Dad's Army (1968–1977)
Frazer: Captain Mainwaring. Did I ever tell you the story about the old, empty barn.
Mainwaring: Um. No.
Frazer: Would you like to hear the story about the old, empty barn?
Mainwaring: Um. Yes. Listen everybody. Frazer's going to tell us the story about the old empty barn.
Frazer: Right. The story of the old empty barn. Well. There was nothing in it.
Polish Officer: You're supposed to keep a look out like soldiers. Not talk like old women. What are your names?
Jones: Jones, sir.
Pike: Pike, sir.
Walker: Oh thanks very much.
Polish Officer: It's no good you try and give me falsies.
Mainwaring: I wondered how long it would take you to work that one out.
[They are telling off a cheeky young boy]
Jones: Ere. I know him. He's a cheeky little monkey. He comes into my shop when it's full of persons and shouts out, "Sainsbury's."
Pike: Yeah. And he runs into our bank and shouts out, "National Provincial."
[Jones is speaking to the German from the clock tower]
Jones: Now my captain's going to ponder with you - now listen.

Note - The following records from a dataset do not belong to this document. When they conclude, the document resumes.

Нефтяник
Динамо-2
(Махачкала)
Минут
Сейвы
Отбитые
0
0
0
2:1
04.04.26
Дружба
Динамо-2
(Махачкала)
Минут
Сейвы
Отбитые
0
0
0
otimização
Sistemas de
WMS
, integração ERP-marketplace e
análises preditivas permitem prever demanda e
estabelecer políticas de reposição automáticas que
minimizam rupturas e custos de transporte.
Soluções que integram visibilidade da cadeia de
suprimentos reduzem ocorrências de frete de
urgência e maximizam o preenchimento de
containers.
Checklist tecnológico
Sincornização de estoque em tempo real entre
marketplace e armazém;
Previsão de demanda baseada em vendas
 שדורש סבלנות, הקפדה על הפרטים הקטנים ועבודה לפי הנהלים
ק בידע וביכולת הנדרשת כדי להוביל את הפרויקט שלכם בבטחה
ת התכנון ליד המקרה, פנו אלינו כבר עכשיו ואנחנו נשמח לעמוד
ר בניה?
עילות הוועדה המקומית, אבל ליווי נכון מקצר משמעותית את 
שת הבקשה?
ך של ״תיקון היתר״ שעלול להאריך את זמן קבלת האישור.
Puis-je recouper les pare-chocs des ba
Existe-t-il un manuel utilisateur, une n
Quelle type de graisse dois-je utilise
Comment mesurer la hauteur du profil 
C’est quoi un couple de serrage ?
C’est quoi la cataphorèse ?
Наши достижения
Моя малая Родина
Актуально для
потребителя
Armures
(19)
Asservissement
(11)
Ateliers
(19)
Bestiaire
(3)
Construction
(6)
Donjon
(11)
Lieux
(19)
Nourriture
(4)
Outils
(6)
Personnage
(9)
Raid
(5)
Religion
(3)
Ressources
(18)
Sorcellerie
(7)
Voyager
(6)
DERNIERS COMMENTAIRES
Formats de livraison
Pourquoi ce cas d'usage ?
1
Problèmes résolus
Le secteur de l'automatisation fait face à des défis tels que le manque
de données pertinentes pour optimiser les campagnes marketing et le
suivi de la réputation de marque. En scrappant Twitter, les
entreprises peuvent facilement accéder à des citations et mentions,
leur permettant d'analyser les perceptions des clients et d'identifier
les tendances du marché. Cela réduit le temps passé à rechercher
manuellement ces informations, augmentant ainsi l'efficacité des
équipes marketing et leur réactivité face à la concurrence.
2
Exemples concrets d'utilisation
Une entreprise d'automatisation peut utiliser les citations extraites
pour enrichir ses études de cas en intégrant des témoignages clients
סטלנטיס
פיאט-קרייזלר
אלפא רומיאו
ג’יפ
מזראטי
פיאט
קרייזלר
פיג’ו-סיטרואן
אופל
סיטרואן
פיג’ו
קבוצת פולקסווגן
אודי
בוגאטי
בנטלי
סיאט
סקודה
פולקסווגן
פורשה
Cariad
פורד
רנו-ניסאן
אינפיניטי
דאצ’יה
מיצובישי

Mainwaring: Further resistance is useless. In the name of the King I demand that you surrender
Mainwaring: In the words of the great E.C Cochran. "Early to bed, early to rise, no jolly good if you don't advertise".
Godfrey: Oh I do wish that Captain Mainwaring would let my sister Dolly knit him a suit of armour.
Frazer: Never mind Godfrey son. If anything goes wrong we'll get him out with a tin opener.
Frazer: [after seeing Wilson seeing his daughter off] I know I am a bit of a blabbermouth, but... but I'll keep my tongue for ye Mr Wilson.
Wilson: [grateful] Thank you James.
Hodges: [Repeated line, always shouted at Mainwaring's platoon after they've had a mishap] Ruddy Hooligans!
[Mainwaring opens Frazer's money box]
Mainwaring: It's a brick. It's a damn brick.
Frazer: Aye, aye. It's a brick. And yon vicar can have it for the fabric of his kirk.
Frazer: I am refusing to obey.
Mainwaring: You'll be in charge of the liquor permits, Frazer.
Frazer: I'm right behind you, Captain.
Frazer: Sorry about the candles. The blinds are a bit thin for the gleam of the gas light.
Godfrey: Oh, I like candles. They're more romantic.
Godfrey: Sir. I wouldn't want to roam the countryside ravishing maidens.